Connect with Rohini Jain on LinkedIn.

FAQs

How should finance teams think about metrics?

Focus on a small number of leading, controllable indicators rather than tracking everything. Pair each primary metric with a control metric that catches unintended consequences. The goal is to obsess about what you can actually move — not to produce the most comprehensive dashboard.

What is autonomous finance for SMBs, and how do AI agents help small business finance teams?

It’s the combination of the right tools, AI agents, user control over automation, and a single integration point that lets small businesses stop managing platforms and focus on running their business. For SMBs that can’t afford enterprise-grade infrastructure, it’s about democratizing access to capabilities that were previously out of reach.
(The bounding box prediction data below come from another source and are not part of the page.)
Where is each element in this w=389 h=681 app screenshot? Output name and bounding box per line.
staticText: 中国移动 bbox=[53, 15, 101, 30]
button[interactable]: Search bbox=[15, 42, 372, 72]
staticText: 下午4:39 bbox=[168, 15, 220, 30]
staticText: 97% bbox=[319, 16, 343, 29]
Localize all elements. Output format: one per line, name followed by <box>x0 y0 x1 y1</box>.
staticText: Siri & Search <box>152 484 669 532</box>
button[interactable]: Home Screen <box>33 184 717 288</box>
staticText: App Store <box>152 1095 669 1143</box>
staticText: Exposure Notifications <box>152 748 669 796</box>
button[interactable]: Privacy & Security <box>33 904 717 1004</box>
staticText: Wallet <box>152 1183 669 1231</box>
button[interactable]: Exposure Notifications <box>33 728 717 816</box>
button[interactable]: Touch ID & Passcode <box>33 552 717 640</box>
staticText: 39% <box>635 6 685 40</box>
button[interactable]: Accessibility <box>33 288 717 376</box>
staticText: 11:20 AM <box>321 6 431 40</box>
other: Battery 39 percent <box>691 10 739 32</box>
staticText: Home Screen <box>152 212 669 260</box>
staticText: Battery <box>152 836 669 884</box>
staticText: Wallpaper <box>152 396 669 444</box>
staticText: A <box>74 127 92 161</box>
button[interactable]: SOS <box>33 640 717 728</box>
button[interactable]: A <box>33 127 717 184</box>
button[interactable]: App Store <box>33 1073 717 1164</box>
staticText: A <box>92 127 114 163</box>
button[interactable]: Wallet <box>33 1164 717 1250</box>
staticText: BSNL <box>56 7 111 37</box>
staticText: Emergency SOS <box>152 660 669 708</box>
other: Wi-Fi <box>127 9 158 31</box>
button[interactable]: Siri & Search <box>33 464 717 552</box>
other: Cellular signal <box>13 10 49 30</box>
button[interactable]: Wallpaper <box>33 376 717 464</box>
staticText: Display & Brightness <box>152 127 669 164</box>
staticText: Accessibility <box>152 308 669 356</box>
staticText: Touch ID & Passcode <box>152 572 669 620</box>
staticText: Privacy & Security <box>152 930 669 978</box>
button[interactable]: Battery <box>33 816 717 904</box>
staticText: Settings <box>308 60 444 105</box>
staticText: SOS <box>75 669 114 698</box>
When should finance leaders build vs. buy vs. partner?

Build what’s core to your competitive advantage and customer experience. Buy what others do better — like foundation models. Partner for everything that’s a two-way door: it requires less capital, creates mutual value, and gives both parties the flexibility to go deeper or walk away.

What FP&A skills and finance team best practices should professionals be developing right now?

The fundamentals still matter — accounting, data structures, regulation. But the most important trait is a growth mindset: the curiosity and energy to keep learning in an environment where the tools, techniques, and expectations are all changing simultaneously. That capacity to evolve is what makes someone valuable regardless of what finance looks like in five or ten years.